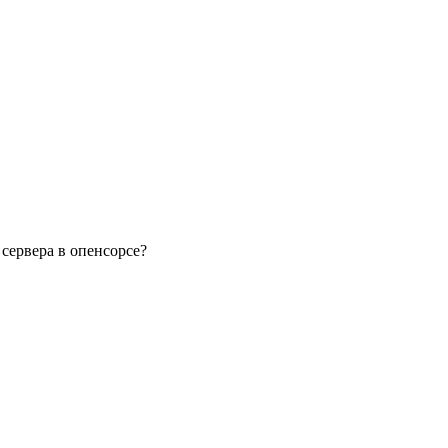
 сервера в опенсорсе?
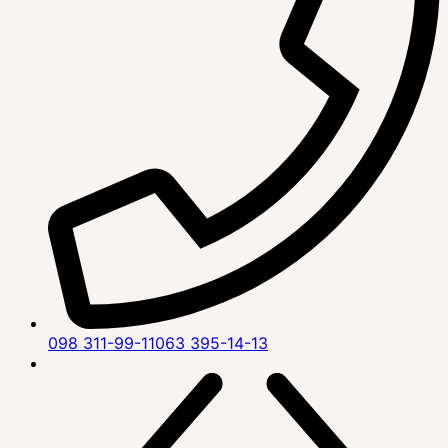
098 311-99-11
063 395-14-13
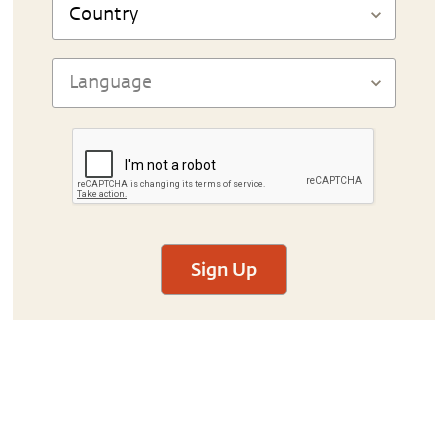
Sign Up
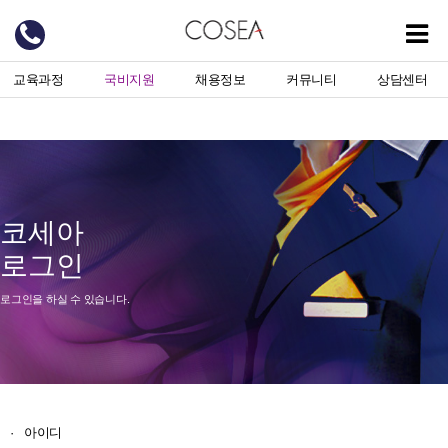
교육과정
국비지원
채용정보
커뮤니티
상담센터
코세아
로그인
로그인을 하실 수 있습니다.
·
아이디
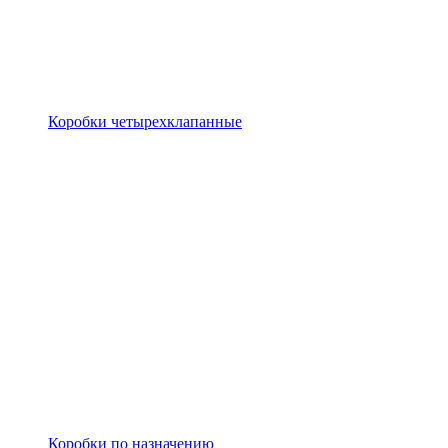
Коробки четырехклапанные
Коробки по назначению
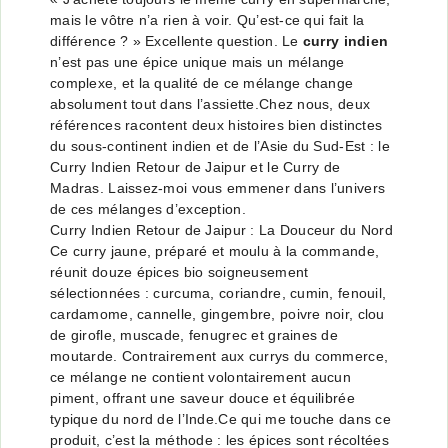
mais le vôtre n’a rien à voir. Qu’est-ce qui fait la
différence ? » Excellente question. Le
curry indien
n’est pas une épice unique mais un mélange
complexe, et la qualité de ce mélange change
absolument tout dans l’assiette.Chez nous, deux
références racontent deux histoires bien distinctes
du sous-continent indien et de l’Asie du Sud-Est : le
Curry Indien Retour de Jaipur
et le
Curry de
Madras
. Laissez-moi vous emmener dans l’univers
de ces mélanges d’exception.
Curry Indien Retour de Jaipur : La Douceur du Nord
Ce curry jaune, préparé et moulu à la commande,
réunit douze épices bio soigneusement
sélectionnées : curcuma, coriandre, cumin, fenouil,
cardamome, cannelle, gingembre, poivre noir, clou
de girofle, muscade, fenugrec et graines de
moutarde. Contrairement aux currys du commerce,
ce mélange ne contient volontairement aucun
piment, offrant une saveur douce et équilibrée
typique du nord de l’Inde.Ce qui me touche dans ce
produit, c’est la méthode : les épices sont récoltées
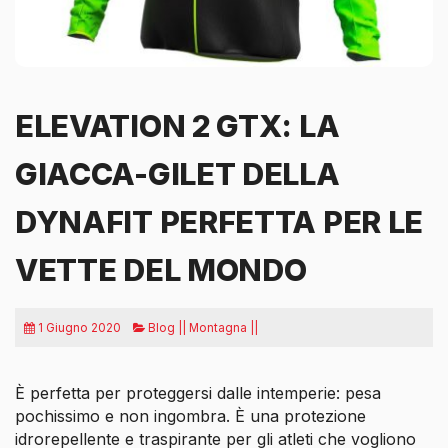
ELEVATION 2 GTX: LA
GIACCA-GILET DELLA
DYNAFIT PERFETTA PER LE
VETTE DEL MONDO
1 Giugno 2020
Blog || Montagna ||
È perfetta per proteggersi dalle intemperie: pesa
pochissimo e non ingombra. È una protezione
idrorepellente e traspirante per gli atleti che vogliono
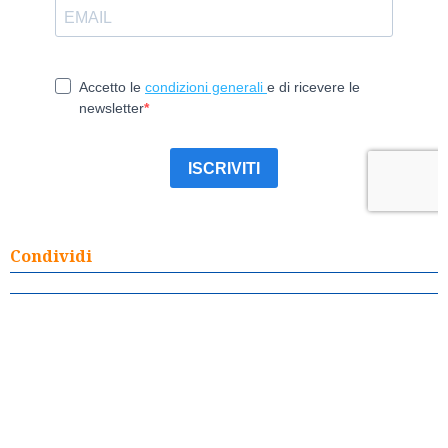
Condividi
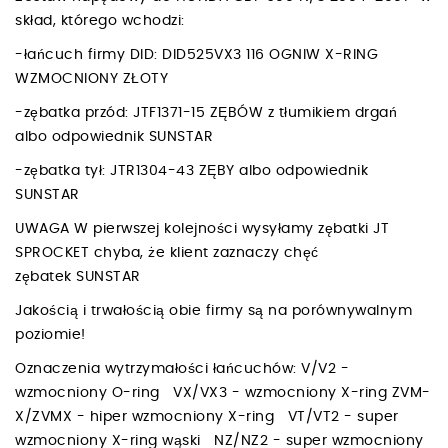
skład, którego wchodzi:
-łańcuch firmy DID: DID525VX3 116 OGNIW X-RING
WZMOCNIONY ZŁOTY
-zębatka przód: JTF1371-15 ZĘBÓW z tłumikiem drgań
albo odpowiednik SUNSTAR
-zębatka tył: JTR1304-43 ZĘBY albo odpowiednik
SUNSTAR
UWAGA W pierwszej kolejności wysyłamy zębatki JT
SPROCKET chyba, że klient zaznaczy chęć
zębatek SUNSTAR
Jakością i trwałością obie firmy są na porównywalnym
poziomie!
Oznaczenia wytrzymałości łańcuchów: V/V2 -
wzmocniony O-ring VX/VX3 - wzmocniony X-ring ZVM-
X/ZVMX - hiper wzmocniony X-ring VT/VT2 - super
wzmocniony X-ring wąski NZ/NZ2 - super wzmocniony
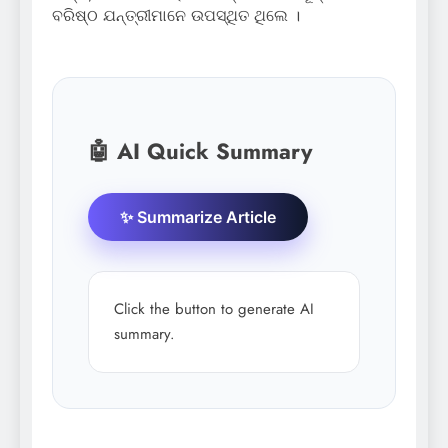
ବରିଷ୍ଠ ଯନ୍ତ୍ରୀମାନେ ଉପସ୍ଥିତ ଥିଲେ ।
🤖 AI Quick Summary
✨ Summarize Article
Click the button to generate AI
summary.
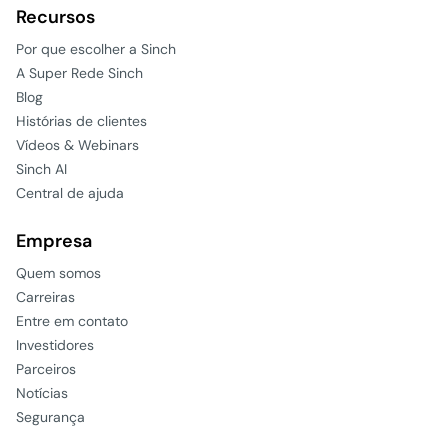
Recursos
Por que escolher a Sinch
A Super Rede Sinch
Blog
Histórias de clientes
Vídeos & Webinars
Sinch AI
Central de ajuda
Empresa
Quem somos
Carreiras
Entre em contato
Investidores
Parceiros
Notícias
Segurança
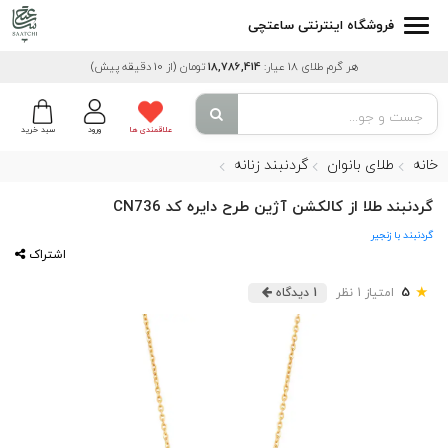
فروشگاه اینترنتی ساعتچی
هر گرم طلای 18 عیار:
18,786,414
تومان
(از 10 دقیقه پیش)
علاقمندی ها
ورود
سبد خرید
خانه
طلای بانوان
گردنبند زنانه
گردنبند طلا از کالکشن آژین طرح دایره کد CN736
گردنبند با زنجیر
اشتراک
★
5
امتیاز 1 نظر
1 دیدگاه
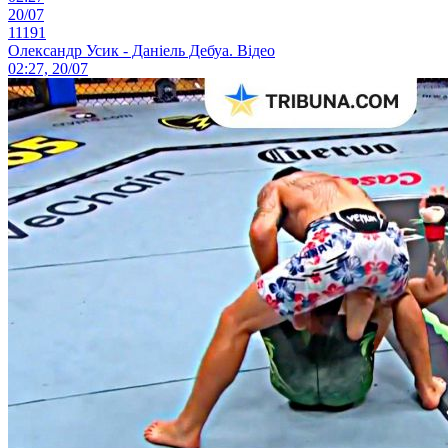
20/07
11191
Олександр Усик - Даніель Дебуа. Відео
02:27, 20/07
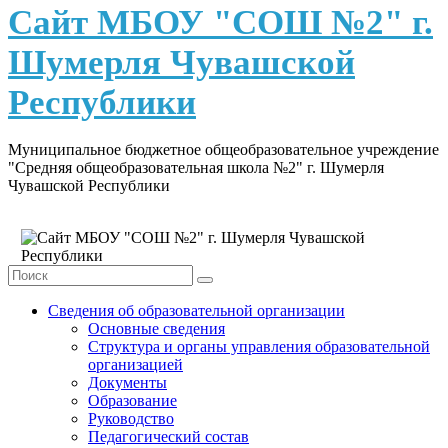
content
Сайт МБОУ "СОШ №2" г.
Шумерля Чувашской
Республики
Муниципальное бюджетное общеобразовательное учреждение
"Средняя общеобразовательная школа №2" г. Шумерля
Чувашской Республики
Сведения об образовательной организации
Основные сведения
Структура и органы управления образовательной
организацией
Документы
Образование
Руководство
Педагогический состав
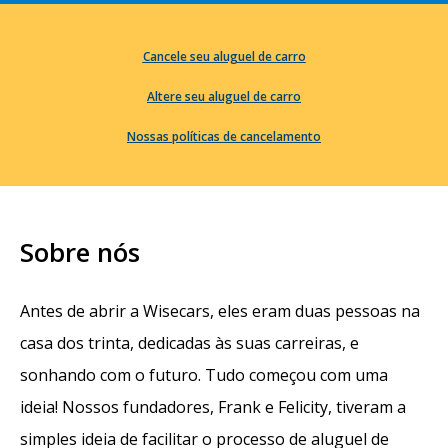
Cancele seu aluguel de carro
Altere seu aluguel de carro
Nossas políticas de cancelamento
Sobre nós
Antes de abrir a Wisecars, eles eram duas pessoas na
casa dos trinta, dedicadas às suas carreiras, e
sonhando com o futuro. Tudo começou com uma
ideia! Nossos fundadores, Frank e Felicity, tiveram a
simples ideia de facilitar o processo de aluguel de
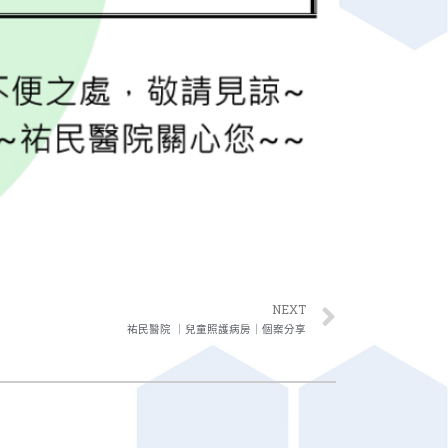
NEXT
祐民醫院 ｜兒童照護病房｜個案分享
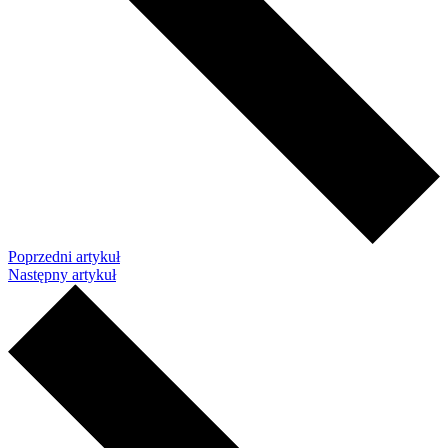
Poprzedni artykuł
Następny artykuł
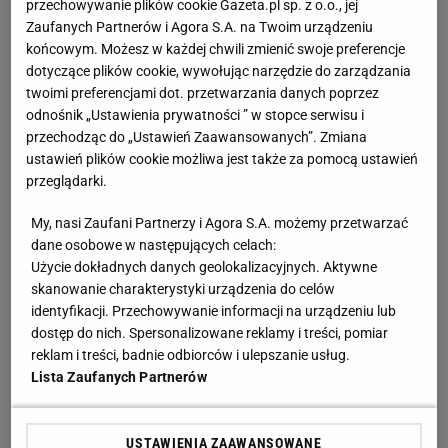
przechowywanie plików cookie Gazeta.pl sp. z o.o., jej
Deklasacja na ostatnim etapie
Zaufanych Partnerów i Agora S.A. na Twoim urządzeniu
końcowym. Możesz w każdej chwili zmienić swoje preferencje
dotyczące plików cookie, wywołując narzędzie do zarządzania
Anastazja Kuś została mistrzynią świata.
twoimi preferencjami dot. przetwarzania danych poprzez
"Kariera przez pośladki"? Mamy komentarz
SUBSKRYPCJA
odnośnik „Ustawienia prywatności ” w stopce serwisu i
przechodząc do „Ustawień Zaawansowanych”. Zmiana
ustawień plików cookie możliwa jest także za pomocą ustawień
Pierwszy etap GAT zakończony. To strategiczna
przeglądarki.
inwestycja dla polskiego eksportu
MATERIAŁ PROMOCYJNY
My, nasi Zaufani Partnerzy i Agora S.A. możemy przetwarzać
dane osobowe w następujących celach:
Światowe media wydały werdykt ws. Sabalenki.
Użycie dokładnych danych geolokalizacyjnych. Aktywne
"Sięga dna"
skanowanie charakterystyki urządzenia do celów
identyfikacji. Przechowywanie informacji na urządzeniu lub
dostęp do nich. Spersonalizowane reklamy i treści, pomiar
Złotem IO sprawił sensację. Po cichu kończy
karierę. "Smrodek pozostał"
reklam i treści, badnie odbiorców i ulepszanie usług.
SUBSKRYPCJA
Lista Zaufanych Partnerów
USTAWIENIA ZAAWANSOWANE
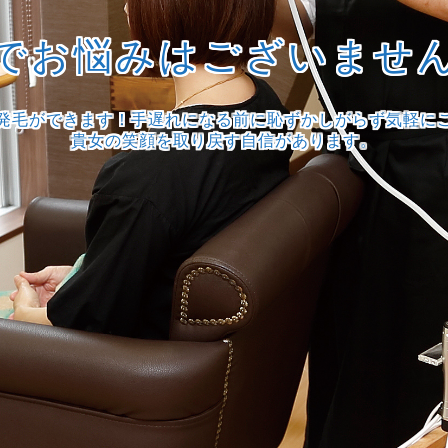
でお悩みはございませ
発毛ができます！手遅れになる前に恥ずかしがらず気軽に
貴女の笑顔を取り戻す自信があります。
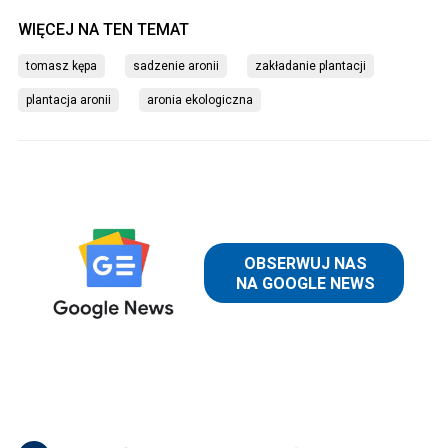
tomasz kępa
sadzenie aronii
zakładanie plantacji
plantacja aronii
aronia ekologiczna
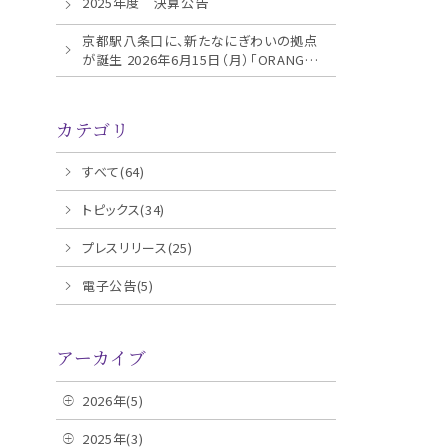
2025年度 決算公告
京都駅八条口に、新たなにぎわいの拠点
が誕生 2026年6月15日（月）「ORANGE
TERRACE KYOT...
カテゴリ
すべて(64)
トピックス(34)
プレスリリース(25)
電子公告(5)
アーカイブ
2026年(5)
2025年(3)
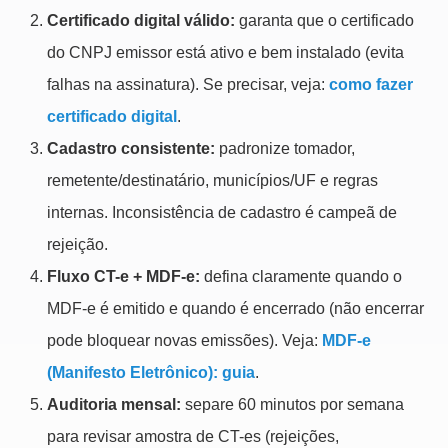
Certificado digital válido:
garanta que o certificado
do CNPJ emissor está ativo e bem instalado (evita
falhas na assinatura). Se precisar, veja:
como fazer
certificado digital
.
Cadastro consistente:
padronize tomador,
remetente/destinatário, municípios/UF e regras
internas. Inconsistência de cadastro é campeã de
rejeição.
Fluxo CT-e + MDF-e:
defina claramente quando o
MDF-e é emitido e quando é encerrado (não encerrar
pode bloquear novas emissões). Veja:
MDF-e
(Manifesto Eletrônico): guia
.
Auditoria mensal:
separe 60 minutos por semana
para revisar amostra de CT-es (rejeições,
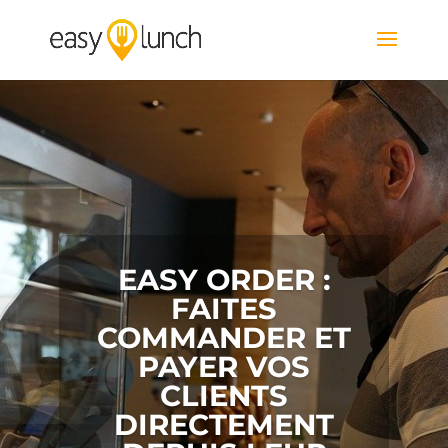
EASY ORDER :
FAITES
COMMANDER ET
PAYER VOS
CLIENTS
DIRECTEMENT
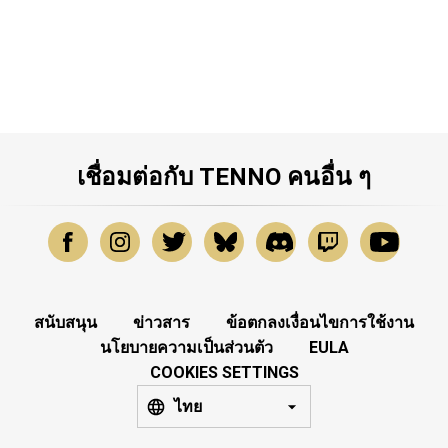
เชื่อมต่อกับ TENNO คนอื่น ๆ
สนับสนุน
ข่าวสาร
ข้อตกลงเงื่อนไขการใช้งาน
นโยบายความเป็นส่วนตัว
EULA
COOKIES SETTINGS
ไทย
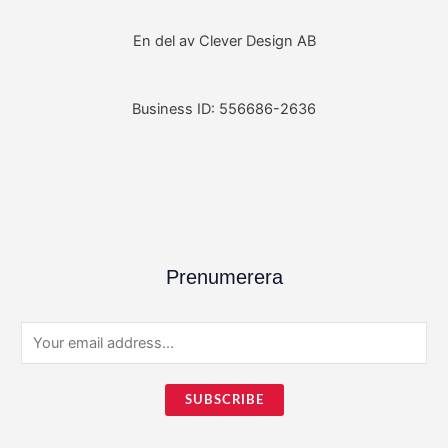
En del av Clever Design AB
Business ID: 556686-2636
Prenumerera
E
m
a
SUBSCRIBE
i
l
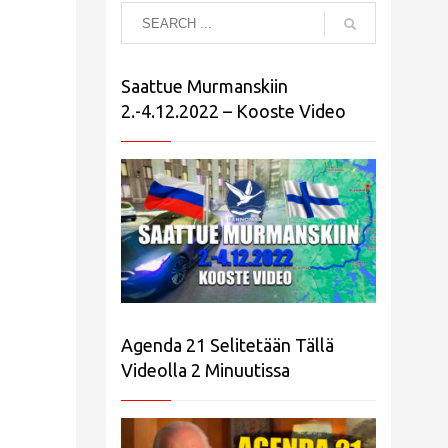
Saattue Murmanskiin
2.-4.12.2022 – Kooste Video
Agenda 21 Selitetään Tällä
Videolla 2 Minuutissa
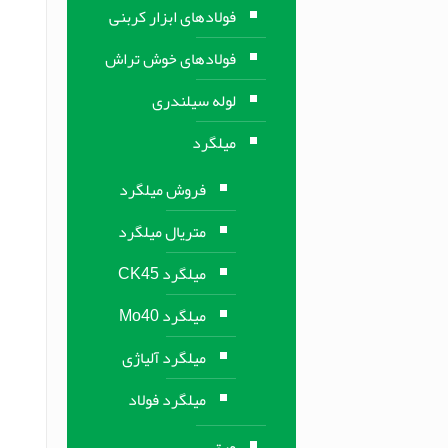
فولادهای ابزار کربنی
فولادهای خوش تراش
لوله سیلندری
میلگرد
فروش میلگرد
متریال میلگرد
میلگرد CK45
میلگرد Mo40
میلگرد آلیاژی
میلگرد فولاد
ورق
::::::::::
● **WORK REQUIRED**
Copy the lines above that hold the word "odpowiednik".

● **RESPONSE AREA**
albo odpowiednik SUNSTAR
-zębatka tył: JTR1304-43 ZĘBY albo odpowiednik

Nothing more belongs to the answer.